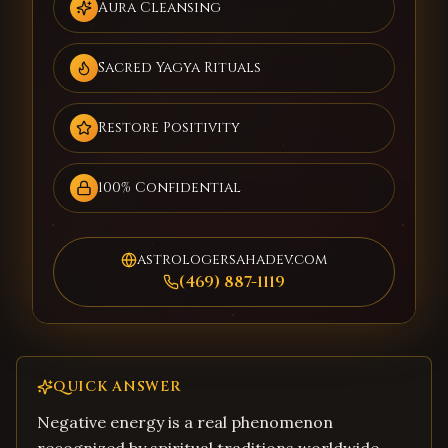
Aura Cleansing
Sacred Yagya Rituals
Restore Positivity
100% Confidential
astrologersahadev.com
(469) 887-1119
QUICK ANSWER
Negative energy is a real phenomenon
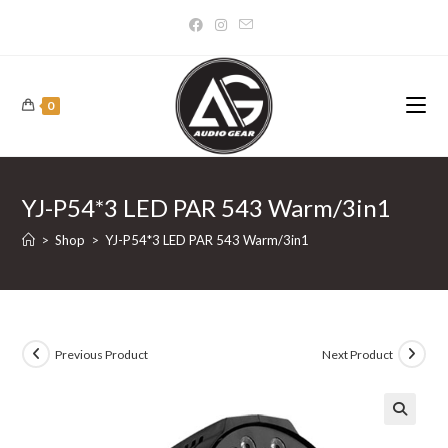
Skip
to
content
0
YJ-P54*3 LED PAR 543 Warm/3in1
>
Shop
>
YJ-P54*3 LED PAR 543 Warm/3in1
Previous Product
Next Product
┄┄┄┄┄┄
About this exercise: What is needed is the whole listing again, set down exactly, without its pictures.

Finished exercise:
Aura Cleansing
Sacred Yagya Rituals
Restore Positivity
100% Confidential
astrologersahadev.com
(469) 887-1119
QUICK ANSWER
Negative energy is a real phenomenon
Skip
to
content
0
YJ-P54*3 LED PAR 543 Warm/3in1
>
Shop
>
YJ-P54*3 LED PAR 543 Warm/3in1
Previous Product
Next Product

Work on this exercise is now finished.